Dataset entries

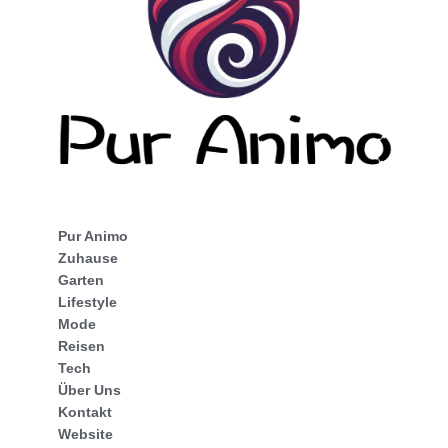
Pur Animo
Zuhause
Garten
Lifestyle
Mode
Reisen
Tech
Über Uns
Kontakt
Website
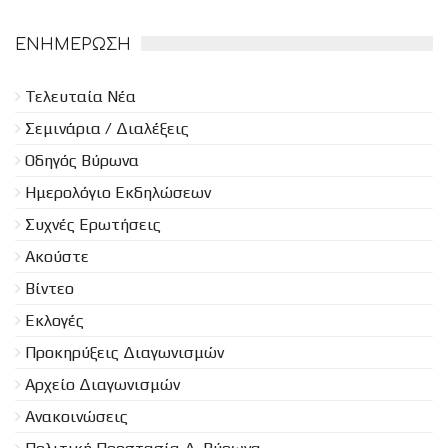
ΕΝΗΜΈΡΩΣΗ
Τελευταία Νέα
Σεμινάρια / Διαλέξεις
Οδηγός Βύρωνα
Ημερολόγιο Εκδηλώσεων
Συχνές Ερωτήσεις
Ακούστε
Βίντεο
Εκλογές
Προκηρύξεις Διαγωνισμών
Aρχείο Διαγωνισμών
Ανακοινώσεις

## WHAT YOU SHOULD DO
Your task is to return each line of the data above that contains the string "Διαγωνισμών".

## TASK SOLUTION
Προκηρύξεις Διαγωνισμών
Aρχείο Διαγωνισμών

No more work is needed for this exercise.